If $${\mathcal {A}}$$ is furthermore SRG-full, then $$\alpha {\mathcal {A}}$$, $${\mathcal {A}}\alpha$$, and $$I+ {\mathcal {A}}$$ are SRG-full.

### Proof

$${\mathcal {G}}(\alpha A)=\alpha {\mathcal {G}}(A)$$ and $${\mathcal {G}}(A\alpha )=\alpha {\mathcal {G}}(A)$$ follow from the definition of the SRG, and $${\mathcal {G}}(I+ A)=1+{\mathcal {G}}(A)$$ follows from (1). The scaling and translation operations are reversible and $${\mathcal {G}}((1/\alpha ){\mathcal {A}})={\mathcal {G}}({\mathcal {A}}(1/\alpha ))=(1/\alpha ){\mathcal {G}}({\mathcal {A}})$$ and $${\mathcal {G}}({\mathcal {A}}-I)={\mathcal {G}}(A)-1$$. For any $$B:\mathcal {H}\rightrightarrows \mathcal {H}$$,

\begin{aligned} {\mathcal {G}}(B)\subseteq {\mathcal {G}}(\alpha {\mathcal {A}}) \quad \Rightarrow \quad {\mathcal {G}}((1/\alpha )B)\subseteq {\mathcal {G}}({\mathcal {A}}) \quad \Rightarrow \quad (1/\alpha )B\in {\mathcal {A}}\quad \Rightarrow \quad B\in \alpha {\mathcal {A}}, \end{aligned}

and we conclude $$\alpha {\mathcal {A}}$$ is SRG-full.
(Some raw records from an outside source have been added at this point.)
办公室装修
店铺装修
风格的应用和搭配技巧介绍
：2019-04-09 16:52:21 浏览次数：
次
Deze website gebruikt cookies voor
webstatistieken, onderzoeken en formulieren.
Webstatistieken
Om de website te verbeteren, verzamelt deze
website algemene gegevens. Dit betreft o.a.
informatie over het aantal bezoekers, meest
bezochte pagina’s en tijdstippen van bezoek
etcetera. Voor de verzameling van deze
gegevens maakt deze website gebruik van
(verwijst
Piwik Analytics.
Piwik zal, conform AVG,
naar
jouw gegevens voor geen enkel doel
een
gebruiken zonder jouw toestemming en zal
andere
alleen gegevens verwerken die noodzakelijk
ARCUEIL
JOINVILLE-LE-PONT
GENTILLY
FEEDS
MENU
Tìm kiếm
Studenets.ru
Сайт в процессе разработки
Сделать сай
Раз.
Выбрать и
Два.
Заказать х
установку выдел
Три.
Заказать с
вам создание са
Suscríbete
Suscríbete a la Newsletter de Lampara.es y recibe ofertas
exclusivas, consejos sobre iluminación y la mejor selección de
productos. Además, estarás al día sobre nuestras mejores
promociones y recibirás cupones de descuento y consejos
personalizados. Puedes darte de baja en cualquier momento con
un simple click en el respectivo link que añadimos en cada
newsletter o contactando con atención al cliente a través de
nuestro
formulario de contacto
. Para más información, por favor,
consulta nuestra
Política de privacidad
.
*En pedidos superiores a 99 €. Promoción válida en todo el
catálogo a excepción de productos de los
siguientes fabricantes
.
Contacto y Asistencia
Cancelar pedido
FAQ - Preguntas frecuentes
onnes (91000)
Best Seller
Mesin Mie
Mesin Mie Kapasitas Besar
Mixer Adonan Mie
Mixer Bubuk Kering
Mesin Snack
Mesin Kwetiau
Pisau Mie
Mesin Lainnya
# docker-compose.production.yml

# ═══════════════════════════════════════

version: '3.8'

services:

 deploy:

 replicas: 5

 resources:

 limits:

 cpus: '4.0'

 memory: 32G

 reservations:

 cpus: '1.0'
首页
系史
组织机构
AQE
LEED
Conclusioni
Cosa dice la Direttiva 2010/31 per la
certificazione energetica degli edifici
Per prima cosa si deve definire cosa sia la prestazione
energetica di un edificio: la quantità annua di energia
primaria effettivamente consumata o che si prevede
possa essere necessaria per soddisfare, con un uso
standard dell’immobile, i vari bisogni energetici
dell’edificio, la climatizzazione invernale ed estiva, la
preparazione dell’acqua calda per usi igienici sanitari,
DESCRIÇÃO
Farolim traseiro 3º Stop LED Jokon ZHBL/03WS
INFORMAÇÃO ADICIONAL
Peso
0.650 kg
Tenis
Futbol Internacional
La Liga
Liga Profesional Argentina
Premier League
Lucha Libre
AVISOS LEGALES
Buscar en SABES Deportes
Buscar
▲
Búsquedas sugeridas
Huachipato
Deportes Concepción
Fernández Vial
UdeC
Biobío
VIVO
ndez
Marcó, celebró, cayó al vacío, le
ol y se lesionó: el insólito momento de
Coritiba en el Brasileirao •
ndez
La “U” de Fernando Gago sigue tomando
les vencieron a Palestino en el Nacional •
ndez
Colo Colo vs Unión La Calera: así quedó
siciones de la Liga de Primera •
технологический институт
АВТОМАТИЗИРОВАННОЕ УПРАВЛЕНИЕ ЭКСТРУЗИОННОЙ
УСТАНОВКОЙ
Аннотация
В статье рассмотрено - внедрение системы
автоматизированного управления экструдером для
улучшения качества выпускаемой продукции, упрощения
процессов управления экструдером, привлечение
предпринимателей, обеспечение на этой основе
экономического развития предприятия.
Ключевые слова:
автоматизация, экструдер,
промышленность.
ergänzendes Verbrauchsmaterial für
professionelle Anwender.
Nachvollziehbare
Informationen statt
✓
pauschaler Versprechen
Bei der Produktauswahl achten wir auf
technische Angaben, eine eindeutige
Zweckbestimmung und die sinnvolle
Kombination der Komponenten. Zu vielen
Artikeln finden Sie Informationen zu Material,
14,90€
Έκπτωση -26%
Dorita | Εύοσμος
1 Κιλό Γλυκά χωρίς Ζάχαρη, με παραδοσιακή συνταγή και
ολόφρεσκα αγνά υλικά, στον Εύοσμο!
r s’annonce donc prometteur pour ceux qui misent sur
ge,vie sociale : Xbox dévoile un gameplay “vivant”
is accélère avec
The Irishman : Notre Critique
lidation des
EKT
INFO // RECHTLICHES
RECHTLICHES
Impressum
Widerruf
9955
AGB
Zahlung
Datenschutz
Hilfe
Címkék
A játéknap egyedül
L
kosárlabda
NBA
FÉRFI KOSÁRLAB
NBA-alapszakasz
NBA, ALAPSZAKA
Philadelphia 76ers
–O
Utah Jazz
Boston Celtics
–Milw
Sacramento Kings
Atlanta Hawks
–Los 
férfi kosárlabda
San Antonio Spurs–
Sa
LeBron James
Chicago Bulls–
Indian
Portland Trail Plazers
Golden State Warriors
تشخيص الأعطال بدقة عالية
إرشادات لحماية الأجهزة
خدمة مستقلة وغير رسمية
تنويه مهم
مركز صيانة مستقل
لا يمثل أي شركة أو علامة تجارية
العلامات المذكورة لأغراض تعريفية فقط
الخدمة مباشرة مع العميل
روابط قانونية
By a similar reasoning, $${\mathcal {A}}\alpha$$ and $$I+ {\mathcal {A}}$$ are SRG-full. $$\square$$

Since a class of operators can consist of a single operator, if $$A:\mathcal {H}\rightrightarrows \mathcal {H}$$, then

\begin{aligned} {\mathcal {G}}(\alpha A)={\mathcal {G}}(A\alpha )=\alpha {\mathcal {G}}(A),\qquad {\mathcal {G}}(I+ A)=1+{\mathcal {G}}(A). \end{aligned}

To clarify, $$\alpha {\mathcal {G}}(A)$$ corresponds to scaling $${\mathcal {G}}(A)\subseteq \overline{\mathbb {C}}$$ by $$|\alpha |$$ and reflecting about the vertical axis (imaginary axis) if $$\alpha <0$$.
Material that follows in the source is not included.